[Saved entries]
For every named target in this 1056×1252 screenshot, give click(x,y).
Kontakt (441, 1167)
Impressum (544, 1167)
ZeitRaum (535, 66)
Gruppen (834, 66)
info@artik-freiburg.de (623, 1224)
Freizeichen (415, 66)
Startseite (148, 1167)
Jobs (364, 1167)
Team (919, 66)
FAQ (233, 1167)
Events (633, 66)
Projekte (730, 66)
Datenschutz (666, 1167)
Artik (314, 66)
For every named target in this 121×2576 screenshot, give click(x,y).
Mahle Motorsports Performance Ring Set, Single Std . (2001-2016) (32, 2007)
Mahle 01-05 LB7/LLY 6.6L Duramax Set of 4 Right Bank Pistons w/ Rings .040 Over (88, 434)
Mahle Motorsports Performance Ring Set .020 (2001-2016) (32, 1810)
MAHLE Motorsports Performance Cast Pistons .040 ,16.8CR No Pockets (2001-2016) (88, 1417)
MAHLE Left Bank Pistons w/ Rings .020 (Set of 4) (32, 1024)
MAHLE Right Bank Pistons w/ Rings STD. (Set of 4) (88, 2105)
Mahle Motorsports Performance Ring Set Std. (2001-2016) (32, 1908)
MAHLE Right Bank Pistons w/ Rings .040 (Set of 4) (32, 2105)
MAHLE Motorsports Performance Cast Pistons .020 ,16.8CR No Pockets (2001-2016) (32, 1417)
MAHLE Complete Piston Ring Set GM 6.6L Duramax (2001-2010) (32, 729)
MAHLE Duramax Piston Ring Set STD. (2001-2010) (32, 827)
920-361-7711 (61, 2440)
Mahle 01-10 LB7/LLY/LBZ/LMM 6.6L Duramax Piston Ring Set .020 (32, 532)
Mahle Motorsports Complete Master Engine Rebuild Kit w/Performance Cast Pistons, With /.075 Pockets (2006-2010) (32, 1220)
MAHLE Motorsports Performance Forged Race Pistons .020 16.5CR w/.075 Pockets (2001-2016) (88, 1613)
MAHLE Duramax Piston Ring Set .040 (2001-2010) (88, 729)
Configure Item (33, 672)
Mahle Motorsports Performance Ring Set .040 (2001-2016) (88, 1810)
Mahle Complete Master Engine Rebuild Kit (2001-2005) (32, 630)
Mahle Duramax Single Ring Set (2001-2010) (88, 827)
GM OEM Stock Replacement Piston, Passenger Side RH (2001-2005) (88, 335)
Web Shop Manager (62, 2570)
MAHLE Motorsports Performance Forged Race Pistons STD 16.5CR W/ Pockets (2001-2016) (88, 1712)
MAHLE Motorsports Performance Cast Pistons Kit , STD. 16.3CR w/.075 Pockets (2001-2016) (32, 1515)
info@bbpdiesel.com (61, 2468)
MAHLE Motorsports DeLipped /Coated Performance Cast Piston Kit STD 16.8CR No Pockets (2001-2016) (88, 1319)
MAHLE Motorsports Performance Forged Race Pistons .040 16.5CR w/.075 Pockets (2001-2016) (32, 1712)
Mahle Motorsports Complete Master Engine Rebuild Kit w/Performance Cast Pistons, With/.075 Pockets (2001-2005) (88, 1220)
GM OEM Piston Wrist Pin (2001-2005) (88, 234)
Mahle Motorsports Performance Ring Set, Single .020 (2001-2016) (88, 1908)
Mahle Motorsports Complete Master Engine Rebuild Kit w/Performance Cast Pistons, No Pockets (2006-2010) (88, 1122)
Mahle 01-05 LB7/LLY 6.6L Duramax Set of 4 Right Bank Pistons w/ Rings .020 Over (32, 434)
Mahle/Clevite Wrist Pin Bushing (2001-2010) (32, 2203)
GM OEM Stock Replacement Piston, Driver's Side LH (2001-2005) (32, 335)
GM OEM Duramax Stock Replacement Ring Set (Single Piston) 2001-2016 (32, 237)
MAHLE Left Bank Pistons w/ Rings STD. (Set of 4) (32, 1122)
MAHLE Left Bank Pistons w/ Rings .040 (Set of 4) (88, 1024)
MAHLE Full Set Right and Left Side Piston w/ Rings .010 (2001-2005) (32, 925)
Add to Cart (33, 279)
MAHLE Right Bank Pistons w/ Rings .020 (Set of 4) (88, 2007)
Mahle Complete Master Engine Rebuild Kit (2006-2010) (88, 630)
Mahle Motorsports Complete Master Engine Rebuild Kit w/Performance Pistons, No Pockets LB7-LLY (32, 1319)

==

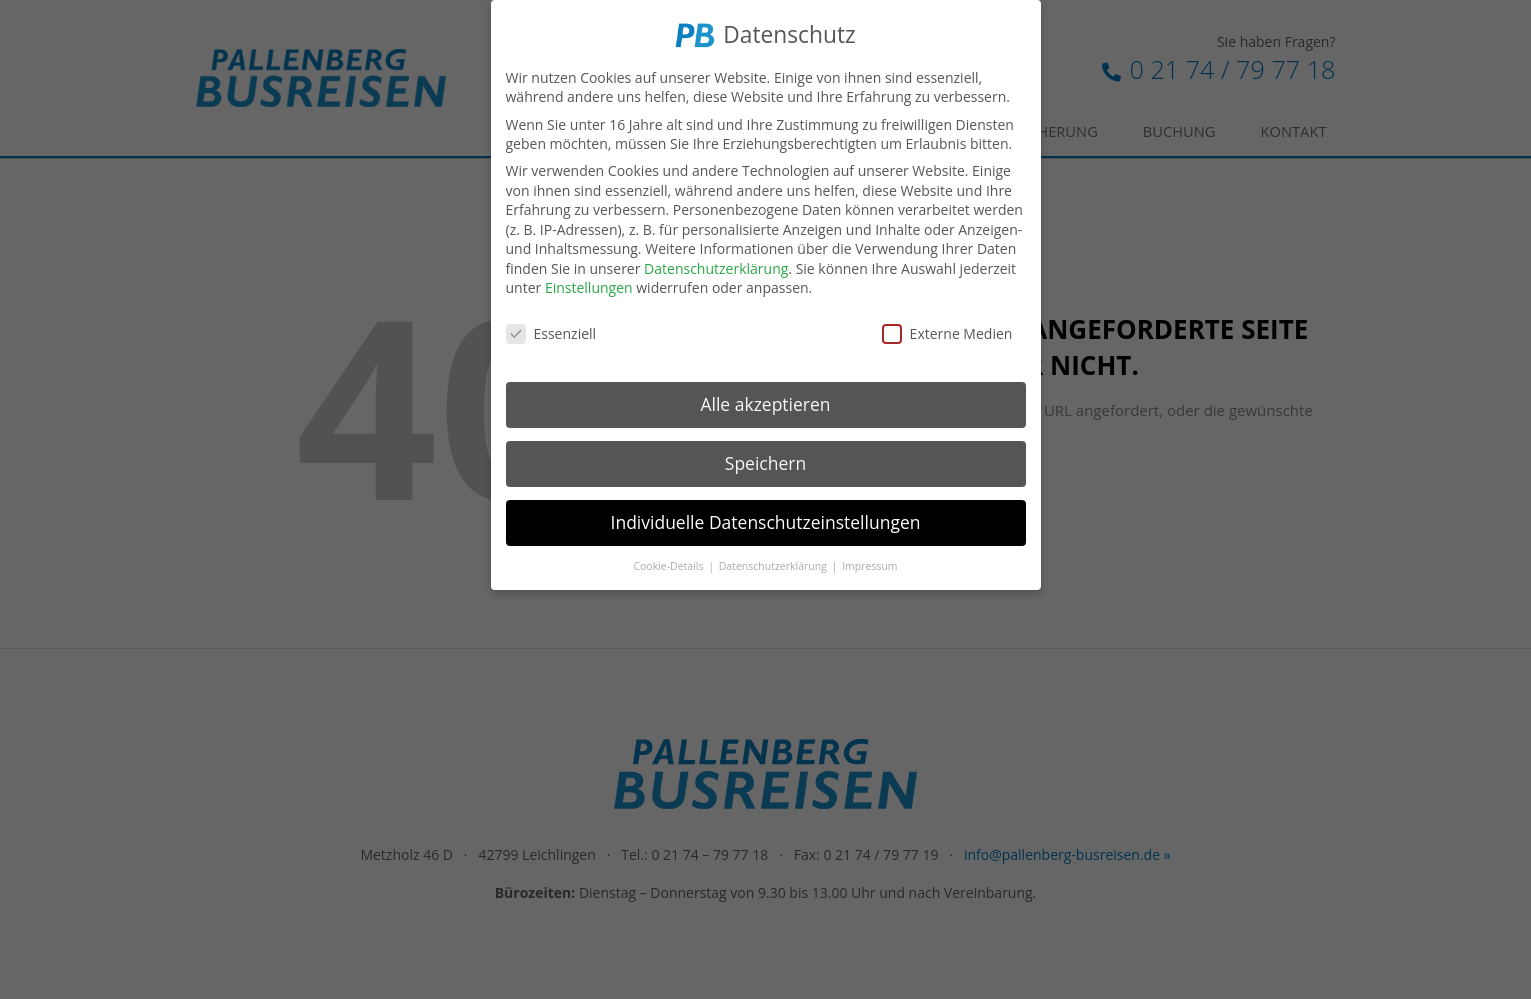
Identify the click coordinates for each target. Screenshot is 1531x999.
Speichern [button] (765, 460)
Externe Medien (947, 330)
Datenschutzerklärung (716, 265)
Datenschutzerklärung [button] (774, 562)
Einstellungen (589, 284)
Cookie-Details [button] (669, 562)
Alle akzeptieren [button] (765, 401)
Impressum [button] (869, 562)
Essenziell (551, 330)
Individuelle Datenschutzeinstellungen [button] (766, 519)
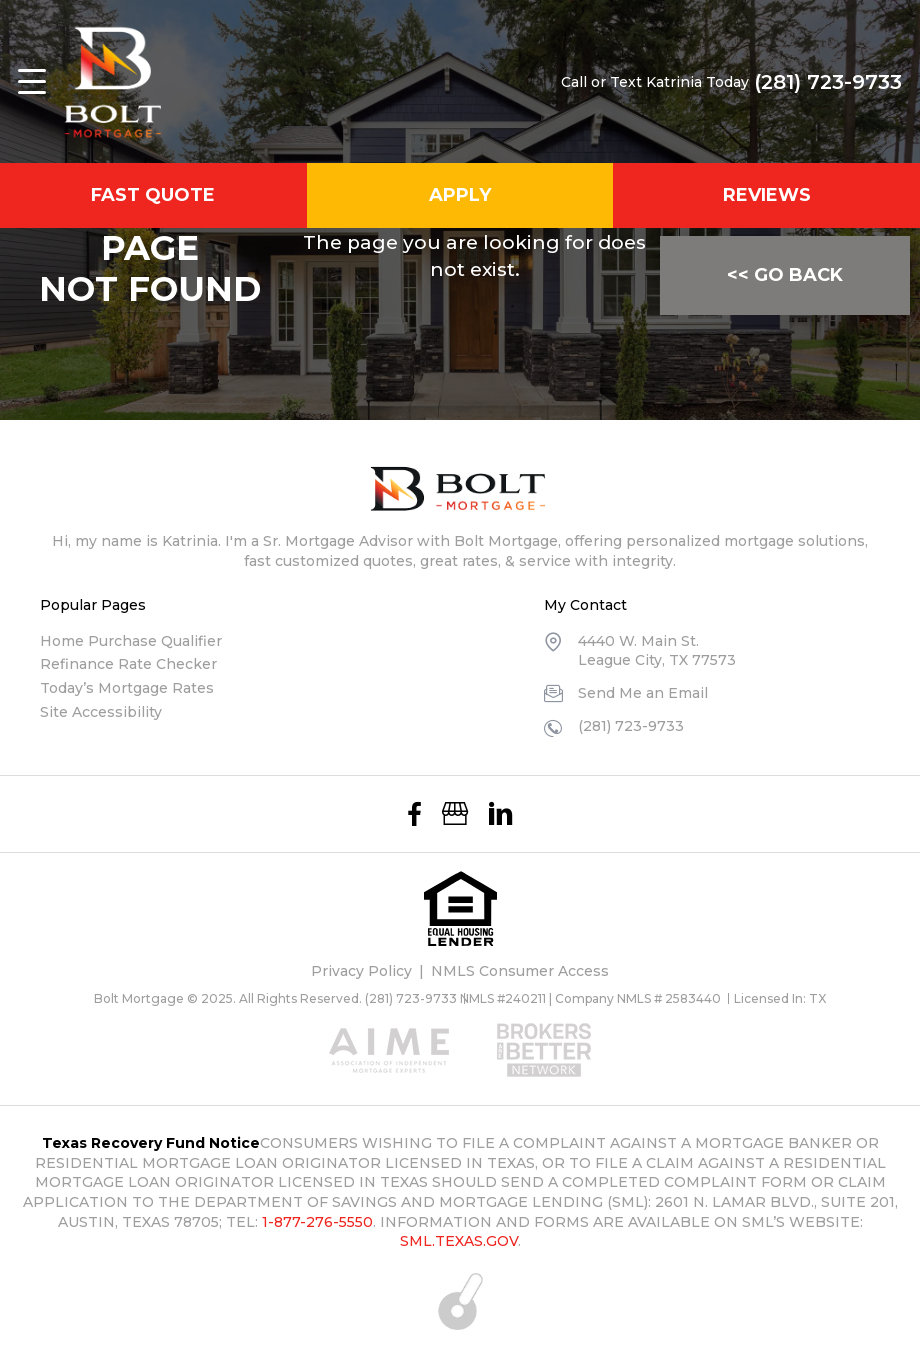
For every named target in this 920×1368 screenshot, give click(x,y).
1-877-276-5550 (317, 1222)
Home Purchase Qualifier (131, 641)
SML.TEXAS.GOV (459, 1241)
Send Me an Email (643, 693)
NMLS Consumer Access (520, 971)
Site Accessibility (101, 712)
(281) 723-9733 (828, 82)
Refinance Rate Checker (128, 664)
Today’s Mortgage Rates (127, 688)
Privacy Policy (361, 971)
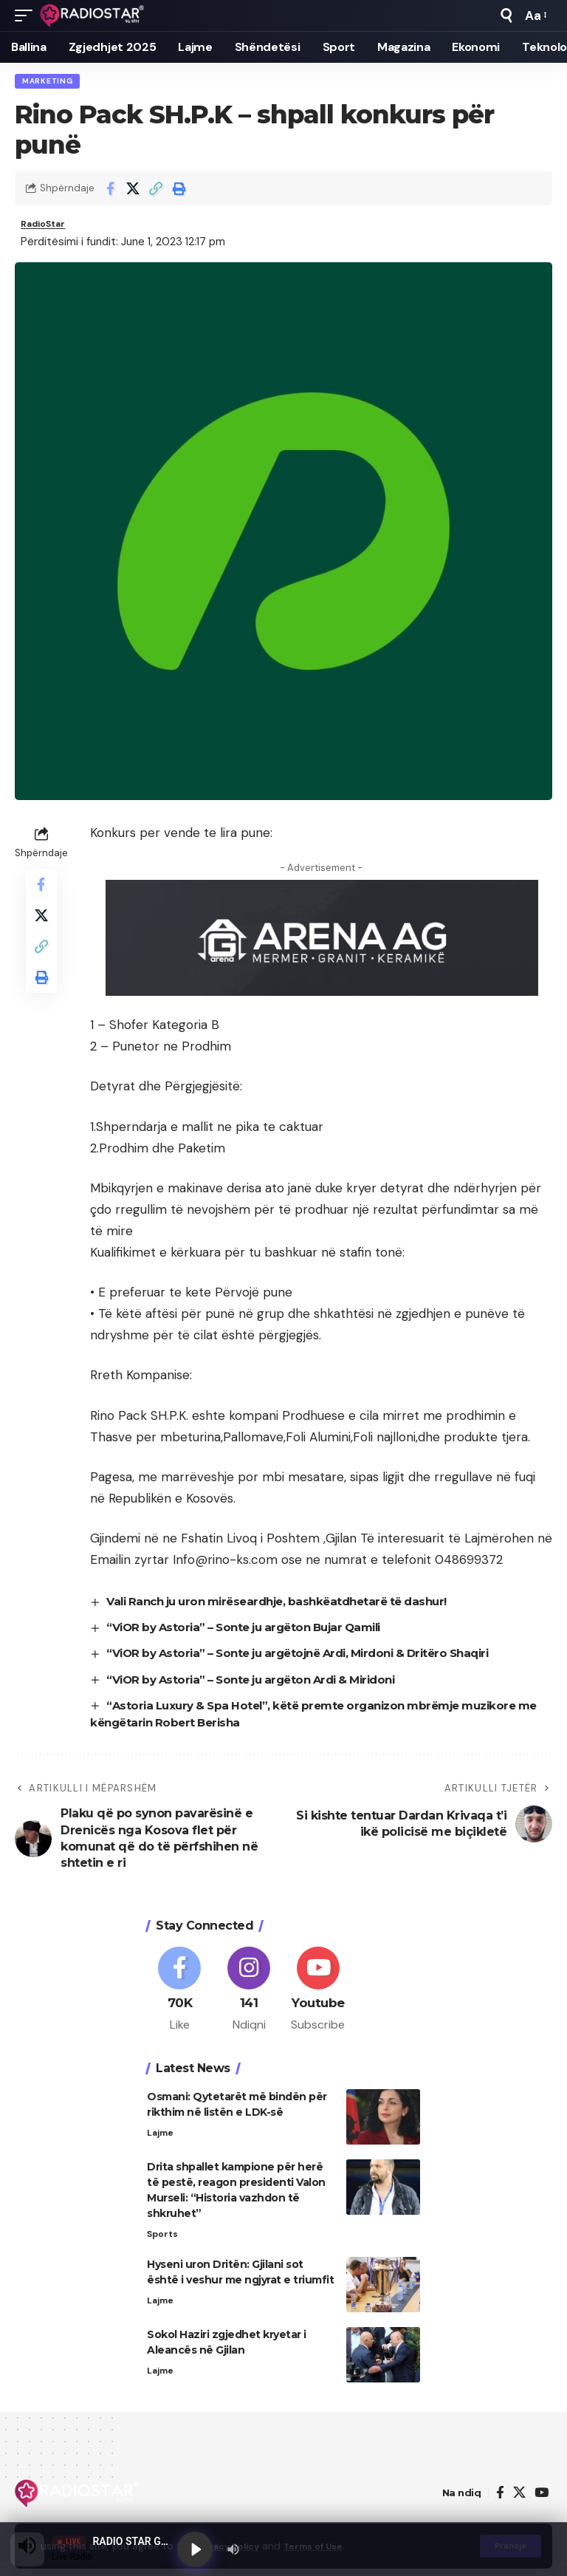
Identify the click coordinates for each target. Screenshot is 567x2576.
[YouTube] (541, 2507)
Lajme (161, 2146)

---

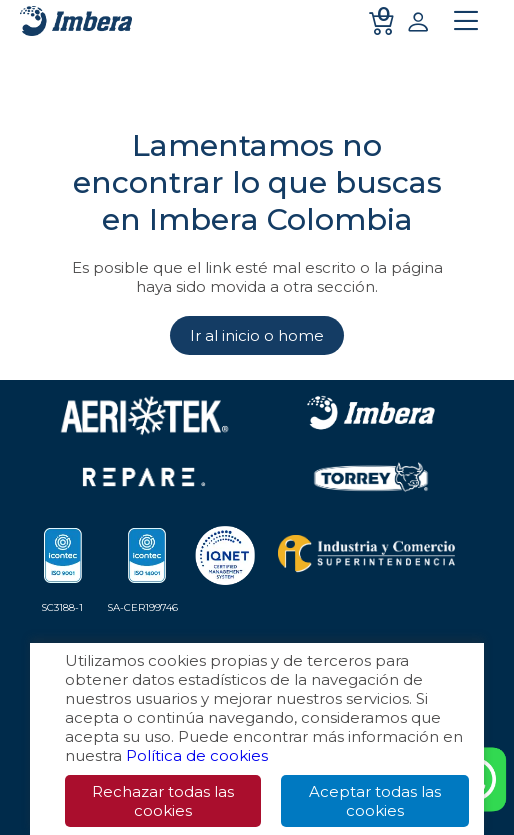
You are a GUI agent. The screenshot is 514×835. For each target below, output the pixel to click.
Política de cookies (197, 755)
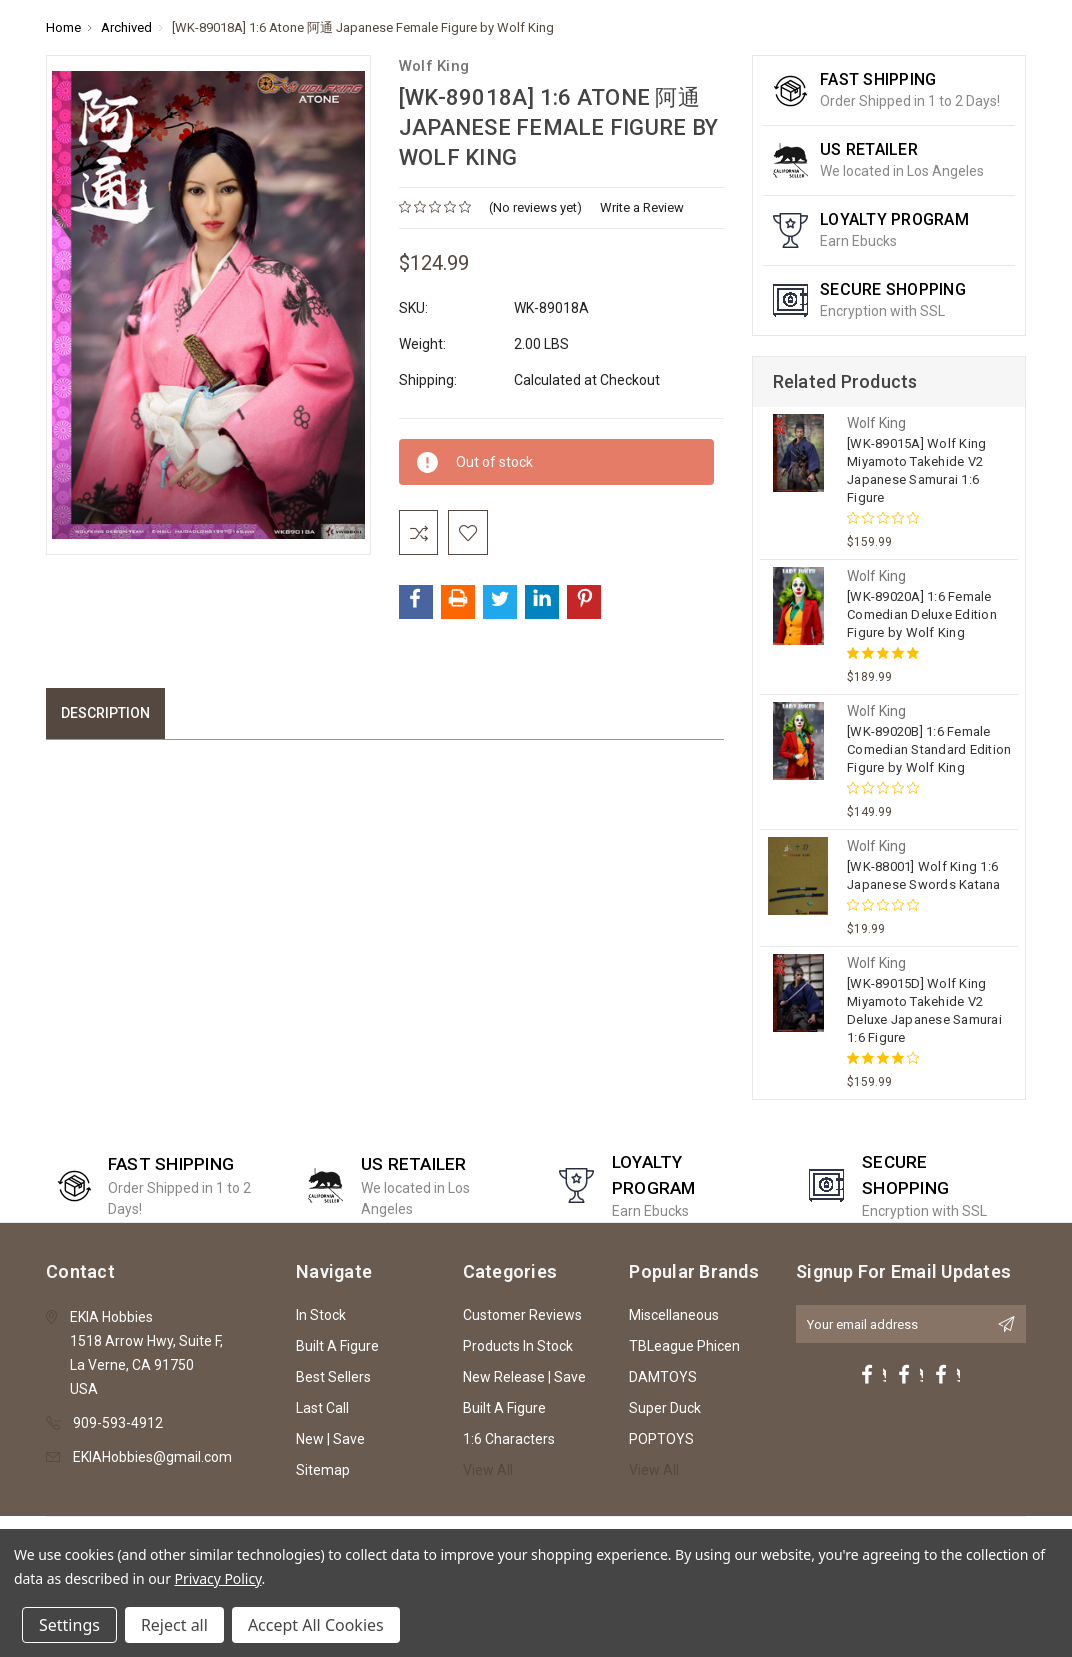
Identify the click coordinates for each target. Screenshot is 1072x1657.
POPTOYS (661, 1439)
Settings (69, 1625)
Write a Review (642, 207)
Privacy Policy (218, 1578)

Exercise objective: Show all lines from the records above where the word "Datenschutzerklärung" occurs.

Written answer:
Datenschutzerklärung (716, 265)
Datenschutzerklärung [button] (774, 562)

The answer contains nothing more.